AMB atua para garantir a Magistrados do TRT-5 estrutura de gabinete com servidor

Entidade ingressou com a Ação Ordinária reforçando isonomia constitucional entre juízes titulares e substitutos
Na última segunda-feira (11), o Juiz federal da 13ª Vara Federal Cível/BA, Carlos D´Ávila Teixeira, deferiu a Tutela Antecipatória em Ação Ordinária de urgência, apresentada pela Associação dos Magistrados Brasileiros (AMB), que assegura estrutura de gabinete com assistente aos juízes substitutos do Tribunal Regional do Trabalho da 5ª Região (BA).
Na decisão do Magistrado, Juízes substitutos do TRT-5 passam a ter garantia de forma indistinta dos titulares, conforme o art. 23 da Resolução n. 296/2021 do Conselho Superior da Justiça do Trabalho (CSJT), no qual prevê – mínimo de um servidor designado como assistente, resguardada, ainda, a autonomia do Magistrado quanto à gestão dos assistentes que lhes serão vinculados em relação à adoção, ou não, do regime de teletrabalho.
O Juiz Carlos D´Ávila Teixeira considerou que “o primeiro passo para o esfacelamento irreversível do Poder Judiciário reside em enfraquecer os seus órgãos judicantes.
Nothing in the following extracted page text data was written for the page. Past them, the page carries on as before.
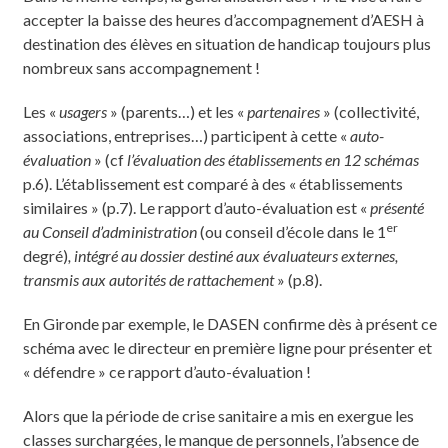
accepter la baisse des heures d’accompagnement d’AESH à
destination des élèves en situation de handicap toujours plus
nombreux sans accompagnement !
Les «
usagers
» (parents…) et les «
partenaires
» (collectivité,
associations, entreprises…) participent à cette «
auto-
évaluation
» (cf
l’évaluation des établissements en 12 schémas
p.6). L’établissement est comparé à des « établissements
similaires » (p.7). Le rapport d’auto-évaluation est «
présenté
er
au Conseil d’administration
(ou conseil d’école dans le 1
degré)
, intégré au dossier destiné aux évaluateurs externes,
transmis aux autorités de rattachement
» (p.8).
En Gironde par exemple, le DASEN confirme dès à présent ce
schéma avec le directeur en première ligne pour présenter et
« défendre » ce rapport d’auto-évaluation !
Alors que la période de crise sanitaire a mis en exergue les
classes surchargées, le manque de personnels, l’absence de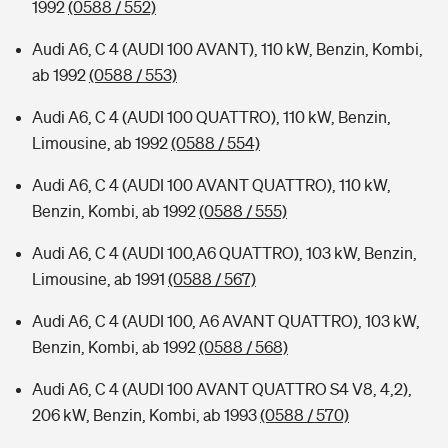
1992
(0588 / 552)
Audi A6, C 4 (AUDI 100 AVANT), 110 kW, Benzin, Kombi,
ab 1992
(0588 / 553)
Audi A6, C 4 (AUDI 100 QUATTRO), 110 kW, Benzin,
Limousine, ab 1992
(0588 / 554)
Audi A6, C 4 (AUDI 100 AVANT QUATTRO), 110 kW,
Benzin, Kombi, ab 1992
(0588 / 555)
Audi A6, C 4 (AUDI 100,A6 QUATTRO), 103 kW, Benzin,
Limousine, ab 1991
(0588 / 567)
Audi A6, C 4 (AUDI 100, A6 AVANT QUATTRO), 103 kW,
Benzin, Kombi, ab 1992
(0588 / 568)
Audi A6, C 4 (AUDI 100 AVANT QUATTRO S4 V8, 4,2),
206 kW, Benzin, Kombi, ab 1993
(0588 / 570)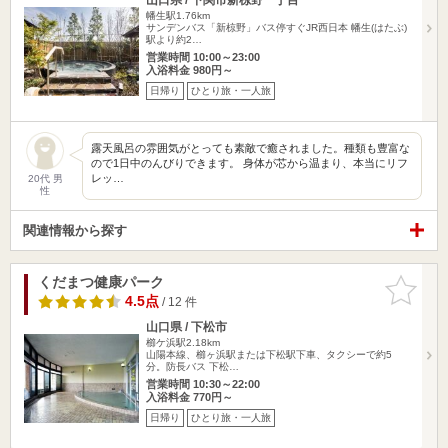
幡生駅1.76km
サンデンバス「新椋野」バス停すぐJR西日本 幡生(はたぶ)
駅より約2…
営業時間 10:00～23:00
入浴料金 980円～
日帰り
ひとり旅・一人旅
露天風呂の雰囲気がとっても素敵で癒されました。種類も豊富な
ので1日中のんびりできます。 身体が芯から温まり、本当にリフ
レッ…
20代 男
性
関連情報から探す
くだまつ健康パーク
お気に入
りに追加
4.5点
/ 12 件
山口県 / 下松市
櫛ケ浜駅2.18km
山陽本線、櫛ヶ浜駅または下松駅下車、タクシーで約5
分。防長バス 下松…
営業時間 10:30～22:00
入浴料金 770円～
日帰り
ひとり旅・一人旅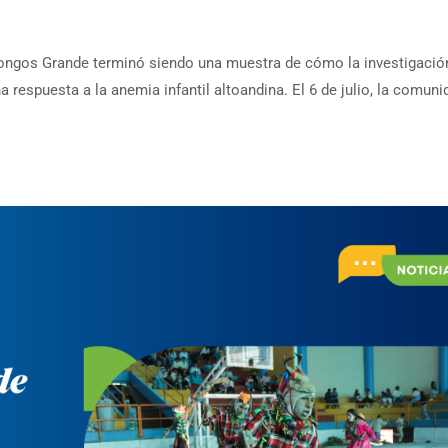
ngos Grande terminó siendo una muestra de cómo la investigació
a respuesta a la anemia infantil altoandina. El 6 de julio, la comun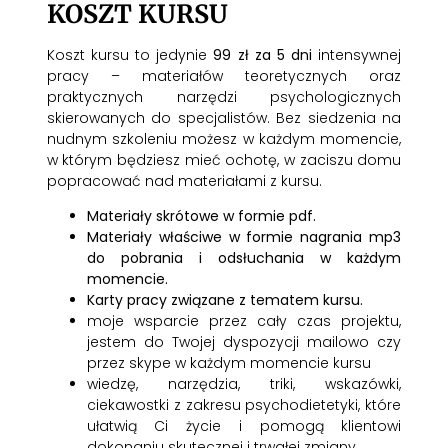
KOSZT KURSU
Koszt kursu to jedynie
99 zł za 5 dni
intensywnej
pracy – materiałów teoretycznych oraz
praktycznych narzędzi psychologicznych
skierowanych do specjalistów. Bez siedzenia na
nudnym szkoleniu możesz w każdym momencie,
w którym będziesz mieć ochotę, w zaciszu domu
popracować nad materiałami z kursu.
Materiały skrótowe w formie pdf.
Materiały właściwe w formie nagrania mp3
do pobrania i odsłuchania w każdym
momencie.
Karty pracy związane z tematem kursu.
moje wsparcie przez cały czas projektu,
jestem do Twojej dyspozycji mailowo czy
przez skype w każdym momencie kursu
wiedzę, narzędzia, triki, wskazówki,
ciekawostki z zakresu psychodietetyki, które
ułatwią Ci życie i pomogą klientowi
dokonaniu skutecznej i trwałej zmiany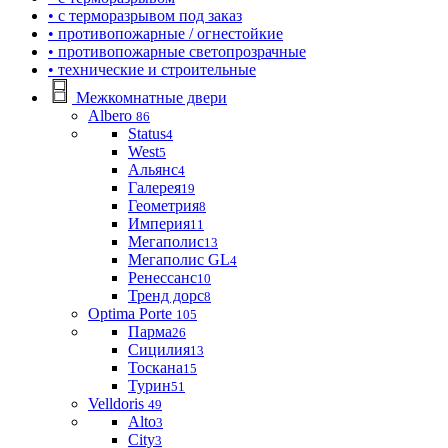
• с терморазрывом под заказ
• противопожарные / огнестойкие
• противопожарные светопрозрачные
• технические и строительные
Межкомнатные двери
Albero
86
Status
4
West
5
Альянс
4
Галерея
19
Геометрия
8
Империя
11
Мегаполис
13
Мегаполис GL
4
Ренессанс
10
Тренд дорс
8
Optima Porte
105
Парма
26
Сицилия
13
Тоскана
15
Турин
51
Velldoris
49
Alto
3
City
3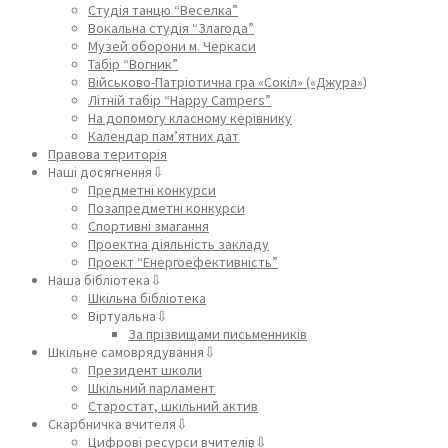
Студія танцю “Веселка”
Вокальна студія “Злагода”
Музей оборони м. Черкаси
Табір “Вогник”
Військово-Патріотична гра «Сокіл» («Джура»)
Літній табір “Happy Campers”
На допомогу класному керівнику
Календар пам’ятних дат
Правова територія
Наші досягнення⇩
Предметні конкурси
Позапредметні конкурси
Спортивні змагання
Проектна діяльність закладу
Проект “Енергоефективність”
Наша бібліотека⇩
Шкільна бібліотека
Віртуальна⇩
За прізвищами письменників
Шкільне самоврядування⇩
Президент школи
Шкільний парламент
Старостат, шкільний актив
Скарбничка вчителя⇩
Цифрові ресурси вчителів⇩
Todo e qualquer Juiz, investido em sua função jurisdicional, constitui um órgão judicante e tem proteção constitucional na forma de suas prerrogativas e garantias, necessárias para cumprir fiel e responsavelmente seus deveres”.
A AMB entrou com Ação Ordinária na 13ª Vara Federal Cível/BA, a partir da estrutura em vigor no TRT-5 no qual há lotação de todos os assistentes dos Juízes substitutos no “Núcleo Administrativo da Secretaria da Corregedoria Regional” – órgão da área-meio que não possui vinculação funcional com a lotação dos referidos magistrados, entre outras argumentações.
Na Ação Ordinária, a entidade reforçou a premissa fundamental que prioriza a isonomia constitucional entre juízes titulares e substitutos, assegurando-lhes os mesmos instrumentos e garantias para a realização de suas tarefas, inclusive em relação à estrutura de funcionamento e organização interna dos tribunais, na medida em que essa estrutura impacta diretamente no desempenho das suas funções.
“Trata-se de uma decisão importante e que parte do pressuposto da premissa fundamental, nos termos do art. 95 da Constituição Federal, de que os juízes titulares e os juízes substitutos são iguais no cumprimento de seus deveres funcionais e gozam dos mesmos direitos e garantias para a realização de suas tarefas”, afirma o presidente das AMB, Frederico Mendes Júnior.
A decisão sobre a autonomia dos Juízes substitutos do TRT-5 na gestão dos assistentes vinculados para adoção, ou não, do regime de teletrabalho deverá se orientar pelas regras percentuais de manutenção presencial mínima nas unidades judiciais, considerando o quantitativo máximo previsto para o TRT-5.
Para o coordenador da Justiça do Trabalho da AMB e Presidente da Amatra XV, Sérgio Polastro Ribeiro, “não há como aceitar tratamento desigual nas condições de trabalho ofertadas pelo Tribunal aos magistrados titulares e substitutos. A pronta atuação da AMB, além de resgatar a necessária isonomia entre as fases da carreira, valoriza a atuação do juiz substituto e reafirma o compromisso da entidade na defesa da magistratura do trabalho”.